From The Mad Monarchist (30 November 2017)
Today is St Andrew's Day, the "national day" of Scotland as the feast day of Scotland's patron saint, Andrew. As such, it is a day to celebrate all things Scottish and, for me at least, nothing symbolizes the best of Scotland like the highland regiments of the British army. Today they have been sadly reduced but best not to dwell on that now. One of, if not the, most famous of these regiments was the 42nd Royal Highland Regiment of Foot, better known as the "Black Watch". It was formed in the aftermath of the 1745 Jacobite Uprising and, naturally, consisted of highlanders who had supported the government which meant they tended to be Protestants in their religion and Whig in their politics. The Black Watch would have a long history of many great victories and ample military glory, however, one of her most famous engagements was not a victory at all but a very heroic, tragic and bloody defeat. It would go down in history as one of the worst British defeats but for the men of the Black Watch it would be remembered for the tremendous sacrifice their soldiers made. It was during the French and Indian War (which regular readers will know all about) and happened at a French fort called, at the time, Fort Carillon, later re-named Fort Ticonderoga on the east border of what is today the state of New York, south of Lake Champlain.
|The French and the Indians|
The British planned for a huge, crushing blow that would strike northward, via Lake Champlain, retaking lost outposts and ending in a massive attack on Quebec City, the capital of New France (Canada) which would win them the war. Doing that, however, would mean that they would have to take Fort Carillon which the French had just built to guard the southern approach to Lake Champlain (the lakes and rivers being the most efficient ways to travel in North America at the time). On paper, this seemed to be no great challenge. General James Abercrombie would have nearly 30,000 British troops at his disposal, a huge army by the standards of the time and place, with many excellent units such as the Black Watch. The Marquis de Montcalm, on the other hand, would have only 3,600 soldiers to defend the fort and many of these would be Canadian militia rather than French regulars. However, perhaps overconfident because of all of this, Abercrombie would fight this battle with all of the strategic calculations of a bulldozer. The Marquis, on the other hand, had his men in well fortified positions, with men in trenches out in front with other men on the walls to give them covering fire and obstructions in front of all of them. Although his defenses could have been more solid still, they would prove more than up to the task given that Abercrombie's plan was simply to charge right in.

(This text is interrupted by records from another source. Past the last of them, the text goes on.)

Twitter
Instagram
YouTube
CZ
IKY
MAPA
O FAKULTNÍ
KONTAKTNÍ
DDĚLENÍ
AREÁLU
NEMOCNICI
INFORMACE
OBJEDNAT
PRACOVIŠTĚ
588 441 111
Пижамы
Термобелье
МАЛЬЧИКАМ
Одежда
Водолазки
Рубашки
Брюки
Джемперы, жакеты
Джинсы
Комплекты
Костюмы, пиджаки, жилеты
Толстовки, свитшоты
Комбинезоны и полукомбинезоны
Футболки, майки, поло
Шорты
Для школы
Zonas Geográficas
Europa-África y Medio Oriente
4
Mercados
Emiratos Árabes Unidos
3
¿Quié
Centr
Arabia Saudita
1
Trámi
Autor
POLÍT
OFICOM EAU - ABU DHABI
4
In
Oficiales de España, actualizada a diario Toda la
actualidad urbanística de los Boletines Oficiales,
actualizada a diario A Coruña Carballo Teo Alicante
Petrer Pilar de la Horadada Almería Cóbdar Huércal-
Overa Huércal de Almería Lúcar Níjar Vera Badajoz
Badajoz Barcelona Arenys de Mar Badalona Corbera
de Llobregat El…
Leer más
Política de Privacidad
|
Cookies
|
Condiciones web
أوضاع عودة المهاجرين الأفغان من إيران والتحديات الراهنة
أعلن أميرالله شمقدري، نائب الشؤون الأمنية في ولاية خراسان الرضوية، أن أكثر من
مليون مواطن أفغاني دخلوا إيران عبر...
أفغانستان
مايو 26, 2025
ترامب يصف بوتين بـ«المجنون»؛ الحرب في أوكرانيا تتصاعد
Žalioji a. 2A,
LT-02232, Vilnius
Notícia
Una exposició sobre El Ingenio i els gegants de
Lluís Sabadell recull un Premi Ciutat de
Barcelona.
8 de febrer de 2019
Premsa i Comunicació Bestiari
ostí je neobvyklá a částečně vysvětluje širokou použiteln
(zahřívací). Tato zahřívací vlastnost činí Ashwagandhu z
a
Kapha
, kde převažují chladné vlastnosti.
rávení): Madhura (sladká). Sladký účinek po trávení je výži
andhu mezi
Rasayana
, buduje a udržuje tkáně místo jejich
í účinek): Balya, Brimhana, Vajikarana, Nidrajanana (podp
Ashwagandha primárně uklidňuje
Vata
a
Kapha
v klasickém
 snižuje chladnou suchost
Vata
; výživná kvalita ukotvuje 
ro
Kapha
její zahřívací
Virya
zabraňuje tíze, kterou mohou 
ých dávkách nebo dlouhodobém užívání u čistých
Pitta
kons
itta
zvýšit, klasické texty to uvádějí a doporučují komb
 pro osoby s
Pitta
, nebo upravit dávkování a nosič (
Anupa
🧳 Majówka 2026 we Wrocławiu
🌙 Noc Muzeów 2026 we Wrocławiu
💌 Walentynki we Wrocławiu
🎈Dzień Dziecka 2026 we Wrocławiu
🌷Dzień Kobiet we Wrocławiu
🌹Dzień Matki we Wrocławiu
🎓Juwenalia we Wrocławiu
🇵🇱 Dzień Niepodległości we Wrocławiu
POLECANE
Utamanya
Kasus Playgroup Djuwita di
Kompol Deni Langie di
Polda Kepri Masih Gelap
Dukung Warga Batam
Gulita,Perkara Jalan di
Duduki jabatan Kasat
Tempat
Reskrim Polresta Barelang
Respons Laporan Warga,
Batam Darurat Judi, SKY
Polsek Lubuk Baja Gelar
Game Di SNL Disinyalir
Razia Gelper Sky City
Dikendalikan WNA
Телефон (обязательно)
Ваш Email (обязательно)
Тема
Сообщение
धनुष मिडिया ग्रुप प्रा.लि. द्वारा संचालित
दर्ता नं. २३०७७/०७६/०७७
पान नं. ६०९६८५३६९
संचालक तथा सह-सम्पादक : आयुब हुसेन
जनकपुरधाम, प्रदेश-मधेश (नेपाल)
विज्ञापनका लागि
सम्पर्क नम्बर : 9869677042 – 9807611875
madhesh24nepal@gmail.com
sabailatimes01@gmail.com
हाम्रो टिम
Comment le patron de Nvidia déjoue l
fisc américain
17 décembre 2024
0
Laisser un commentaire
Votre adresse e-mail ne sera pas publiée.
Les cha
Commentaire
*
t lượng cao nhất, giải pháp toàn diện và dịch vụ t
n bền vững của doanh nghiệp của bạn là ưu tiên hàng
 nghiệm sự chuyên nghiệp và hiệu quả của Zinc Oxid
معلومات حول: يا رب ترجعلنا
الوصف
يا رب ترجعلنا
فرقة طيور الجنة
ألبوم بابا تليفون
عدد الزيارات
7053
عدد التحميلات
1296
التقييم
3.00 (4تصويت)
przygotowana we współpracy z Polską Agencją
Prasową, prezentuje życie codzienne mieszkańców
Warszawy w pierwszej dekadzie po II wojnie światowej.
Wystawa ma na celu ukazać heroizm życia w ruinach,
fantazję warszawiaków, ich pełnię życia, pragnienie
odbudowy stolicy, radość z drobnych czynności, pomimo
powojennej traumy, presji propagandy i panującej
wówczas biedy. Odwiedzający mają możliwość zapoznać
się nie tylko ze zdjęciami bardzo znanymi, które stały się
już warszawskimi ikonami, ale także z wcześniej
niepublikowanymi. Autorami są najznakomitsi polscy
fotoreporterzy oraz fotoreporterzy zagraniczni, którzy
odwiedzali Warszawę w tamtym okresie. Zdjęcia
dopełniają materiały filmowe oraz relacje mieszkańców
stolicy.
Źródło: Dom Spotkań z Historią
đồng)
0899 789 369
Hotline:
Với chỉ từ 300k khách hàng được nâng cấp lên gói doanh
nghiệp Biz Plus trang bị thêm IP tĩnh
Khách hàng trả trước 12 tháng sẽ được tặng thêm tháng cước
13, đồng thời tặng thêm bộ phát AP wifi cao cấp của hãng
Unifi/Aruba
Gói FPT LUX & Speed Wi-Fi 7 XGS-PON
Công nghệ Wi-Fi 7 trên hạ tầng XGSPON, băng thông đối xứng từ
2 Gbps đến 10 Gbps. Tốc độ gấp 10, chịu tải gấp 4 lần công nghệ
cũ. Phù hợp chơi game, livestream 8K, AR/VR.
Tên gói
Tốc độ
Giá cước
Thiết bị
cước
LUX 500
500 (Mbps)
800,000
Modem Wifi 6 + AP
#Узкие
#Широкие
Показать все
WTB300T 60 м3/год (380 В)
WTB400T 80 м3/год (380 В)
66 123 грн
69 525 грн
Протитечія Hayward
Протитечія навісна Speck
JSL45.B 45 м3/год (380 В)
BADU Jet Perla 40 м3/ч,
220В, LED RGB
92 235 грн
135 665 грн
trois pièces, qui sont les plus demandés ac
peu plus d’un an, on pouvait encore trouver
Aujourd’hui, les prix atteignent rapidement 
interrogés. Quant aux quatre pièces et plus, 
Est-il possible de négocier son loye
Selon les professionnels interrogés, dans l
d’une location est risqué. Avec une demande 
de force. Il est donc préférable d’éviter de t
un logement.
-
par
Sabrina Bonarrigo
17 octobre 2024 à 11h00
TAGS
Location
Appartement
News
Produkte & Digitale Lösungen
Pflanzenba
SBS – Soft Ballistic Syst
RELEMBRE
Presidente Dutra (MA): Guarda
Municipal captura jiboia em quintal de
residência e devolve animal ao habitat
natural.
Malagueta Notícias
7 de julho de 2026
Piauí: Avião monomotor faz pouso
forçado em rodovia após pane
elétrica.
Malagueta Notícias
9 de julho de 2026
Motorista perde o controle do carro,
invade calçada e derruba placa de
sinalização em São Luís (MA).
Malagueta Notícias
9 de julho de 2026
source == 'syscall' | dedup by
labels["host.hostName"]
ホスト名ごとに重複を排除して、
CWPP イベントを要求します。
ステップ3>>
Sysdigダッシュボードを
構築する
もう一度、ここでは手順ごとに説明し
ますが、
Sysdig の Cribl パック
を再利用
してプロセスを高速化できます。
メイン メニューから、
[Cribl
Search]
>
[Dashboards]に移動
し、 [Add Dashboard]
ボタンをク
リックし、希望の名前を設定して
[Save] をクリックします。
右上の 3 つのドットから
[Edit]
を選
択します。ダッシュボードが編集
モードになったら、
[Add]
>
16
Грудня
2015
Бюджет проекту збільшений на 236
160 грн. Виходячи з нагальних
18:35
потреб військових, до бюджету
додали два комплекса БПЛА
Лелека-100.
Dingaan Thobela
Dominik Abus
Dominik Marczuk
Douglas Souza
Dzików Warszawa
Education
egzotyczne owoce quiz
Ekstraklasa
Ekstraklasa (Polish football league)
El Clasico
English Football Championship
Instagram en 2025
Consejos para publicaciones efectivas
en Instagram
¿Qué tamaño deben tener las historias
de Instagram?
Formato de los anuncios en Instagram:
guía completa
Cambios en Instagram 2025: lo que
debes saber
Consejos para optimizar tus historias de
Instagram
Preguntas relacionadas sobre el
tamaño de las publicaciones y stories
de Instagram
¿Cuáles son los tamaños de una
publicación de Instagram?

Abercrombie's force approached on July 8, 1758 with local militia units and the famous "Roger's Rangers" out front having no problem forcing the French skirmishers back. However, Montcalm had good troops under his command in the center with good protection for them and artillery in redoubts to cover his flanks. One of these was unfinished but, it would not matter, because Abercrombie would be charging straight in, confident that his regulars could smash the French without undue difficulty. He was, of course, to be proven completely wrong. In fact, from the outset, everything seemed to go wrong for the British. Units were drawn into battle early and not as planned which led to disorganized attacks that failed and were very costly. The Black Watch was supposed to have been kept in reserve but, seeing their comrades engaged, demanded to join the fight and so were sent in as well. The result was that the British troops charged into a killing zone of withering French fire. Montcalm, who had thrown off his coat and was dashing among his men in his shirtsleeves, kept up French discipline and morale while the British commander was far away from the action (which had broken out before he had planned). Nonetheless, Abercrombie ordered more attacks, thinking each one would break the French lines and carry the day. Instead, he simply sent more men to certain death.
To make matters worse, the British had no artillery to provide fire support for their attacks. The barges carrying the guns had gone the wrong way and ended up floating down within range of the French in Fort Carillon who quickly spotted them and sank several of the barges in quick order. Abercrombie then sent in his reserves, mostly local militia, but they too were ruined and finally he decided to admit defeat and call off the attack. However, heroically but tragically, just because he had had enough, did not mean the hard fighting highlanders of the Black Watch had. They refused to retreat and continued trying to push on, finally charging forward, they alone managed to reach the foot of the outer walls of Fort Carillon but those who tried to continue ran into French bayonets. When there were finally none left to carry on, the battle came to an end.